Relationship to EPICS

Ophyd is often used to integrate with hardware via EPICS, but it is also used to integrate using other protocols. Ophyd’s EPICS dependencies are optional; Ophyd can be installed and used without any EPICS-related libraries.

The Ophyd codebase is older than Bluesky. The way its modules are organized and named shows that it was originally conceived as an interface to EPICS specifically. A 2015 rewrite re-conceived the library as a toolkit for integrating any hardware with Bluesky, with a clear emphasis on EPICS but also some generic components with no EPICS dependency.

Specifically, Ophyd contains three logically separate things:

  • Generic classes and utilities for integrating potentially any control system with Bluesky.
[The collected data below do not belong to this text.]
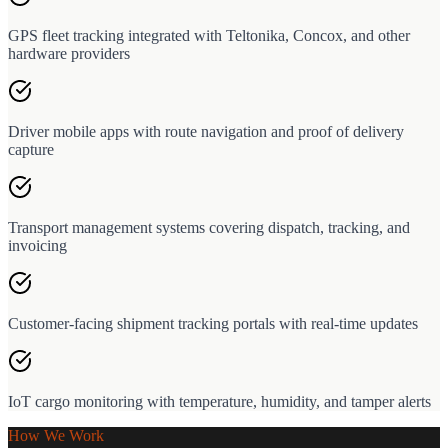
GPS fleet tracking integrated with Teltonika, Concox, and other
hardware providers
Driver mobile apps with route navigation and proof of delivery
capture
Transport management systems covering dispatch, tracking, and
invoicing
Customer-facing shipment tracking portals with real-time updates
IoT cargo monitoring with temperature, humidity, and tamper alerts
How We Work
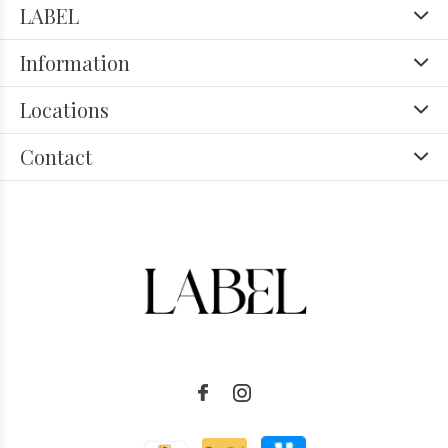
LABEL
Information
Locations
Contact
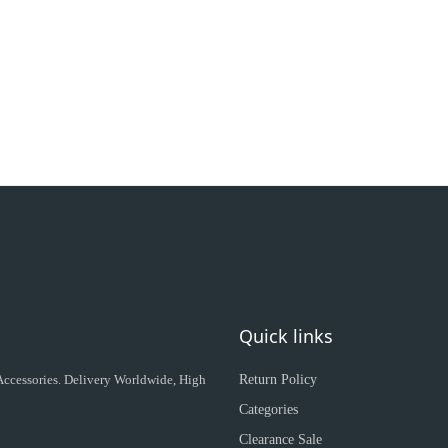
Quick links
 Accessories. Delivery Worldwide, High
Return Policy
Categories
Clearance Sale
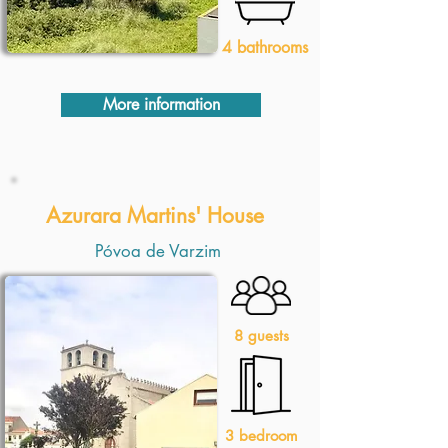
4 bathrooms
More information
1 Quarto
Azurara Martins' House
Póvoa de Varzim
8 guests
3 bedroom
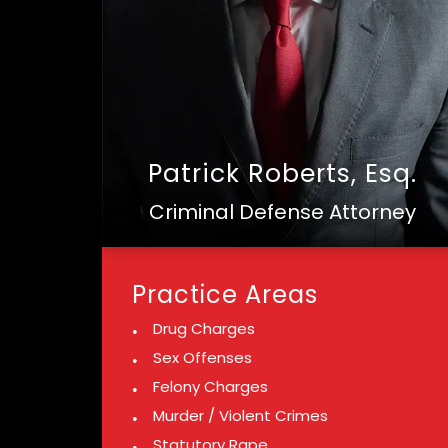
Patrick Roberts, Esq.
Criminal Defense Attorney
Practice Areas
Drug Charges
Sex Offenses
Felony Charges
Murder / Violent Crimes
Statutory Rape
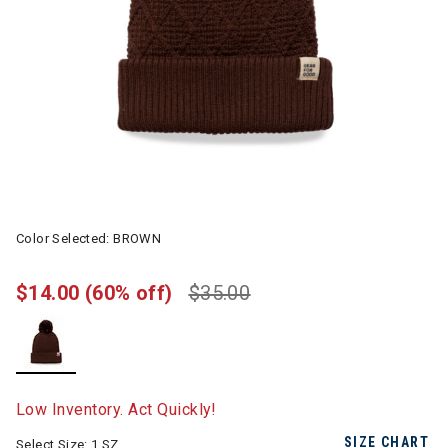
Color Selected:
BROWN
$14.00
(60% off)
$35.00
selected
Low Inventory. Act Quickly!
SIZE CHART
Select Size:
1 SZ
These include the Status API, the Device and Component classes, and various utility functions.

  • An implementation of the Bluesky interface on an EPICS PV or read/write pair of PVs. This includes ophyd.signal.EpicsSignal and related objects.
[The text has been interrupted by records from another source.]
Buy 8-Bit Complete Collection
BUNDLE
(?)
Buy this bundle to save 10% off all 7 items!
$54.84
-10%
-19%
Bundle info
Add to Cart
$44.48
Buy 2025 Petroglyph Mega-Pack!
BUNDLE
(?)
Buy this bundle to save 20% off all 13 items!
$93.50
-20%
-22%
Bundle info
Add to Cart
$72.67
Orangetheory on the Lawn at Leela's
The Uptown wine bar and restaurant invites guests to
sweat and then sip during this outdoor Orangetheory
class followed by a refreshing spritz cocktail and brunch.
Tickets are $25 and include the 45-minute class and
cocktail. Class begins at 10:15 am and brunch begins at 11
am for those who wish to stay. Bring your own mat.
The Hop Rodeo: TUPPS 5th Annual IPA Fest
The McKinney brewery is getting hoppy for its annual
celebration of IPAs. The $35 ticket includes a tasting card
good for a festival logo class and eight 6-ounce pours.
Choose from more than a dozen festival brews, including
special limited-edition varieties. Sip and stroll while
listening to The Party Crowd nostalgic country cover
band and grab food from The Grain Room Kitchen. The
  • An implementation of the Bluesky interface for common EPICS IOCs such as Epics Motor and Area Detector.

These aspects could be split into separate packages, but thus far the benefits of making that separation have been judged not worth the cost of managing separate CI harnesses and releases.

One of the problems that Ophyd solves is particular to Channel Access (“EPICS V3”). On the server side, in an IOC, there are explicit groupings and relationships among various parts of a device. The Channel Access protocol has no way to express this grouping, so the information is not available to the client. There is implicit grouping information in the nested structure of PV names, but there are no technical guarantees, only soft conventions. Ophyd addresses this but re-encoding this structure on the client side. This is not a problem for protocols like PV Access (“Epics V4 / V7”) or Tango, and so this client-side grouping feature of Ophyd becomes less important. The feature is still useful for creating ad doc client-side groupings that are not a literal reflection of the arrangement of the hardware.